SIMVASTATIN

Reclassification process

  The proposal from Johnson & Johnson MSD Consumer Pharmaceuticals for the pharmacy availability of simvastatin 10 mg (Zocor Heart-Pro) was first considered by members of the Committee on Safety of Medicines (CSM) at a clarification meeting in September 2003 and again at a CSM meeting in October 2003. In light of discussions, CSM then advised that consultation could take place to seek views on the pharmacy availability of Zocor Heart-Pro.

  On 17 November 2003 the MHRA started a consultation exercise with a deadline for comments of 16 January 2004. The consultation document (ARM 18) and the outcome of the consultation exercise are displayed on the MHRA's website (www.mhra.gov.uk). One hundred responses were received expressing a wide variety of views on the proposed reclassification. Overall, about two thirds of respondents were in favour of the proposal. The responses received were then referred to the CSM for advice. No new issues were raised in the responses and CSM advised Ministers that simvastatin 10 mg could be safely sold under the supervision of a pharmacist without a prescription.

Safety assessment

  Patient safety is the prime consideration in any decision to make a medicine available over the counter (OTC). It is assessed against strict criteria relating to its safety in the circumstances in which it will be used. Simvastatin has been available in the UK since 1989 and many millions of patients have been safely treated. All medicines have the potential to cause side effects. Most of these side effects are not serious and are predictable from the known actions of the drug. During the use of simvastatin in clinical practice, there have been reports of reactions suspected to be associated with the medicine. As with all statins, simvastatin has been associated with some rare reports of severe muscle damage. The incidence of muscle damage with simvastatin is dose dependent and is more likely to occur at higher doses or when simvastatin is taken with other cholesterol lowering drugs. As the pharmacy medicine contains low dose simvastatin (10 mg) the risk of muscle damage is very small. This is a rare side effect and clear unambiguous advice is in the product information, patient information and information for pharmacists.

Efficacy of simvastatin

  There is a wealth of evidence to support the concept that lowering cholesterol is beneficial and reduces the risk of Coronary Heart Disease (CHD). Similarly there is a wealth of evidence that statins lower cholesterol levels and hence reduce the risk of CHD. The amount by which statins lower cholesterol is dose related, with higher doses resulting in greater absolute reduction. Simvastatin 10 mg has been shown to lower cholesterol levels, however, because the benefit is most demonstrable in patients at higher risk, large scale clinical trials of statins (including simvastatin) have generally targeted high risk patients. The latest research, however, provides good evidence to support the switching of statins to reduce the risk of a first major coronary event in people likely to be at a moderate risk of CHD.

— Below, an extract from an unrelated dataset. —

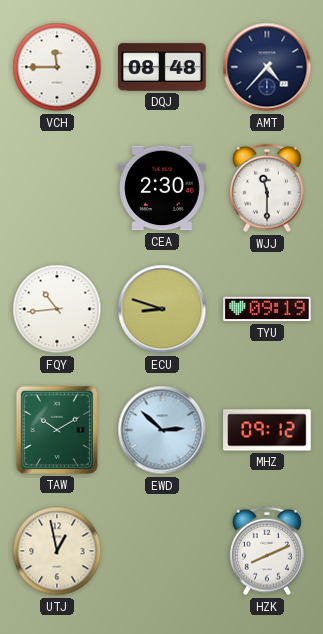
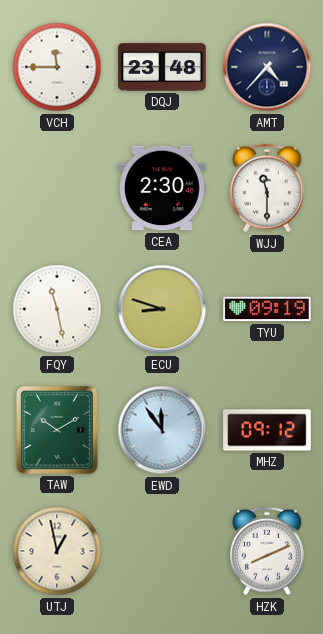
DQJ: 08:48 -> 23:48
FQY: 10:44 -> 11:28
EWD: 2:52 -> 11:54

  Numerous endpoint studies with statins confirm that lowering low-density lipoprotein cholesterol (LDL-C) reduces the risk of developing CHD. Simvastatin 10 mg produces around a 27% fall in LDL-C or 1.31mmol/l in absolute terms (standardising to a mean starting level in studies of 4.8 mmol/l). Reductions of this order reduce the risk of a major coronary event (CHD death or non-fatal myocardial infarction) by about one third after three years of treatment. The level of absolute risk reduction depends on the starting level of risk. Whilst no specific clinical trials have been conducted with simvastatin 10 mg in this particular patient population, it is reasonable to assume that these benefits would also apply to this group of people given that the effect of lowering LDL-C by simvastatin is consistent between populations, and the relation of LDL-C to risk is linear.

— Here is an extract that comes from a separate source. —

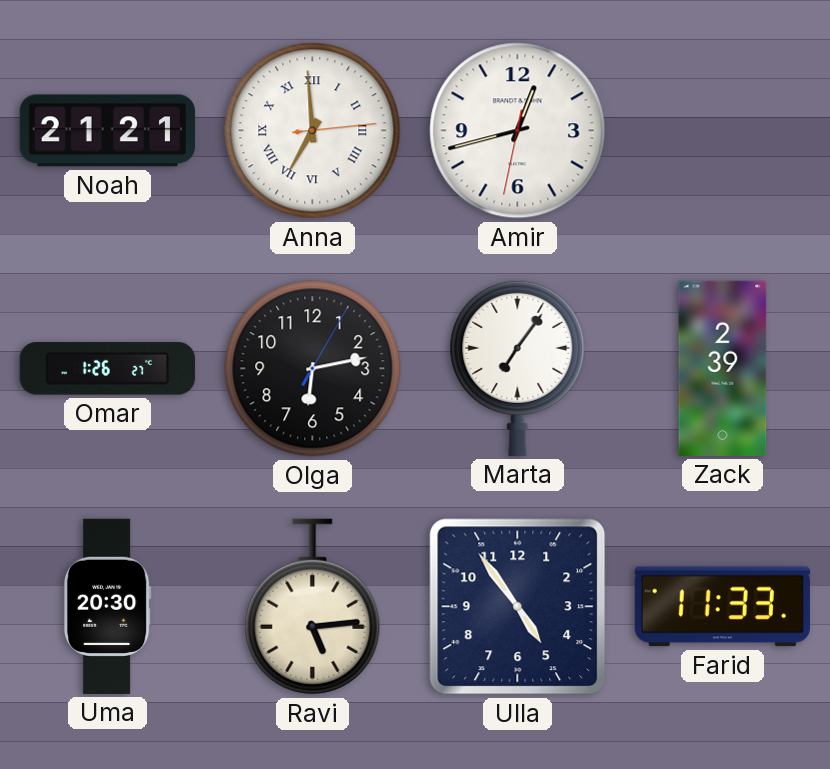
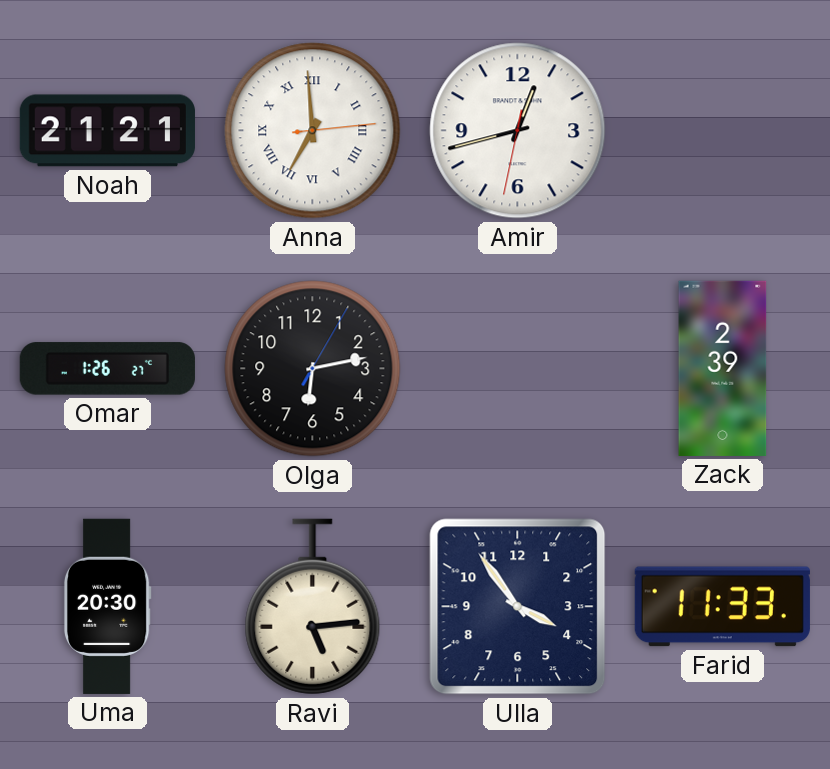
Marta: 7:06 -> none
Ulla: 4:54 -> 3:54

  In the self-medication population selected on the basis of age and sex and risk factor status (smoking, family history of early CHD, overweight or truncal obesity and ethnicity), starting 10-year CHD risk is likely to be in the range of 10-15%. Treatment with simvastatin 10 mg in this population will, therefore, produce a valuable reduction in risk, provided people are compliant with the treatment regimen; coupled with diet and lifestyle changes, the benefits to these individuals will be considerable. It is recognised that there are uncertainties about the effect of taking a statin on compliance with behavioural risk-modifications (such as healthy eating, exercise and smoking cessation).

CONCLUSIONPreventing CHD is a national priority. The National Service Framework for CHD sets out plans to ensure that the best care, in terms of prevention, diagnosis and treatment, is available to everyone. The NSF has prioritised those individuals at greatest risk. Making simvastatin available OTC provides a choice to those at moderate risk of CHD to access a preventative medicine they would not otherwise get on prescription.